- _Work request_:
Among the entries beneath this sentence, how many lines include the word "click"? Only the number is wanted.

======== Provided records

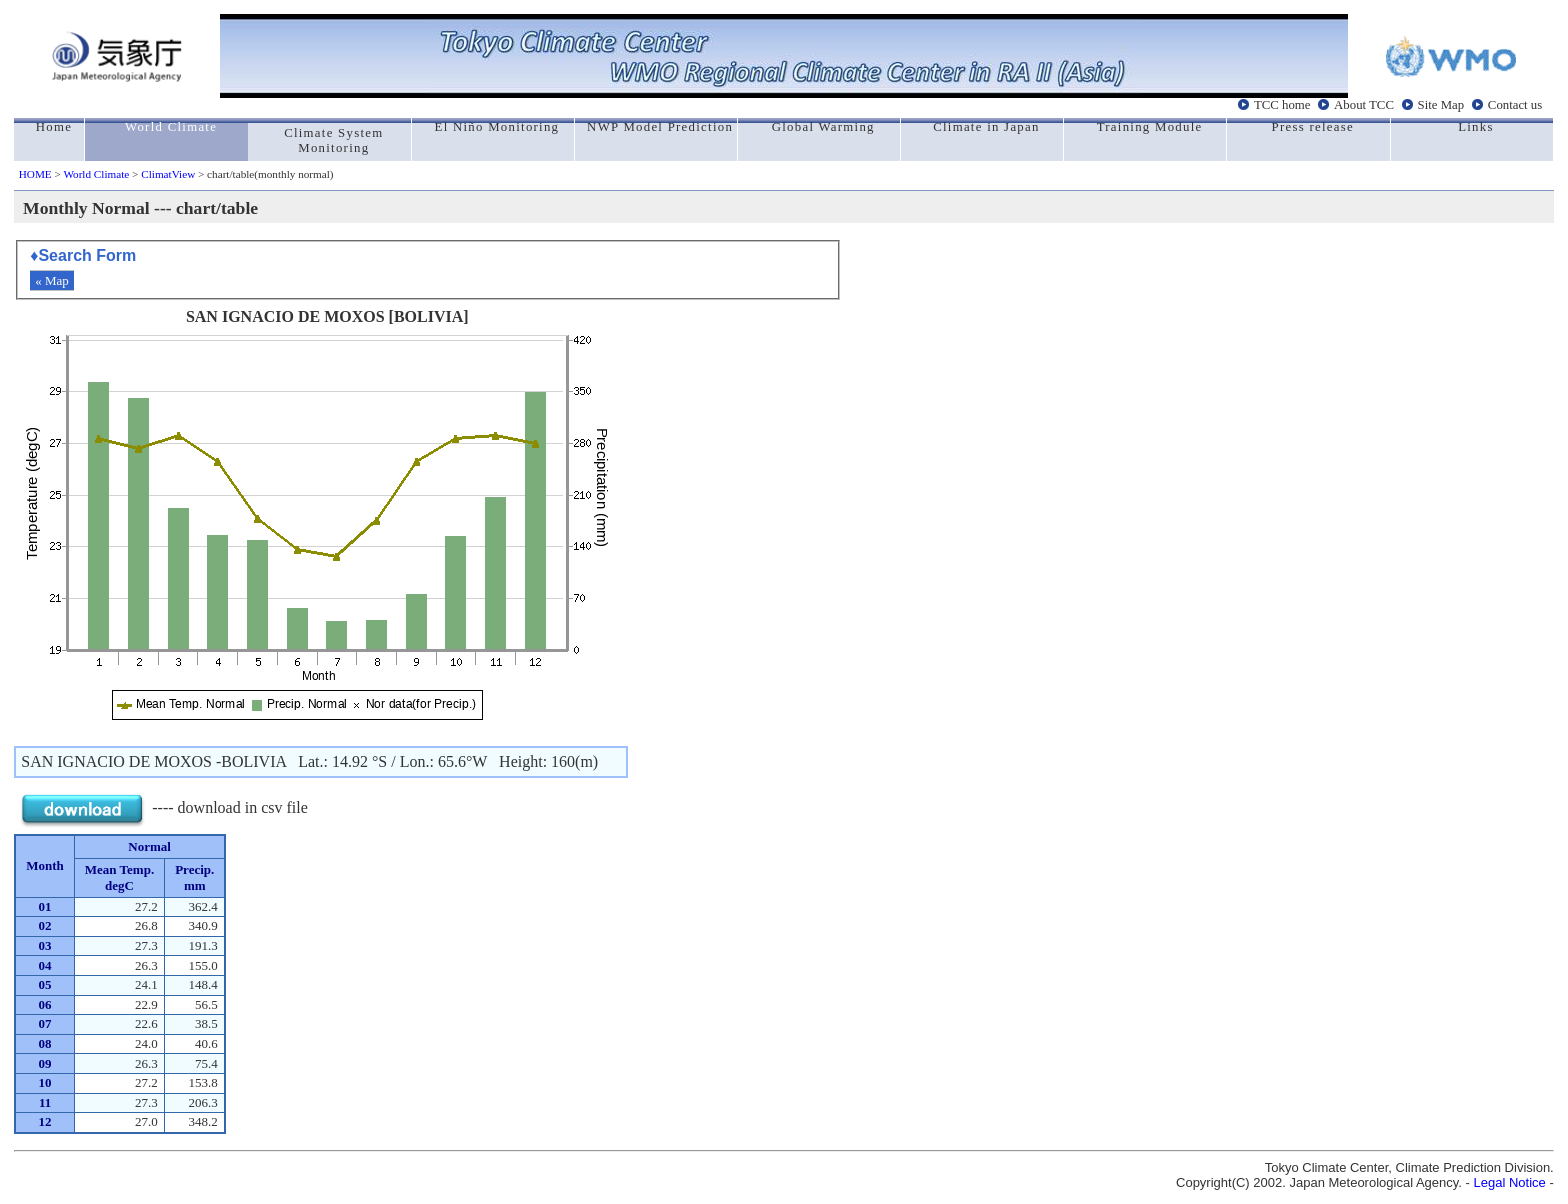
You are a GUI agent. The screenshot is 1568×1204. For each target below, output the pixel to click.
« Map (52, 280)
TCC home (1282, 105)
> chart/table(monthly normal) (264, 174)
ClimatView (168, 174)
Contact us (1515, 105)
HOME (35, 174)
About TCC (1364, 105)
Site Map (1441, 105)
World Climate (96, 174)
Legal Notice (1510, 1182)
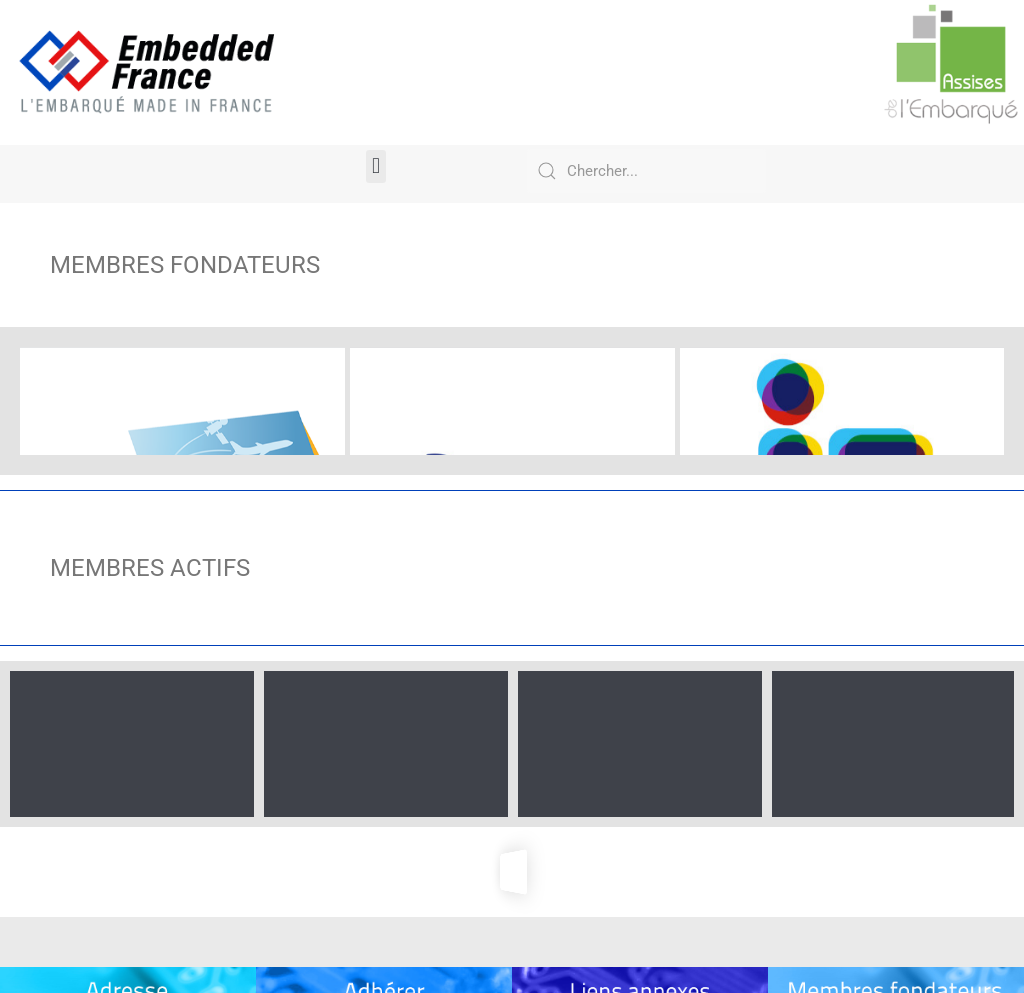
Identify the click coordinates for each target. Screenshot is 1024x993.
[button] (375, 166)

================

- _Completed task_:
2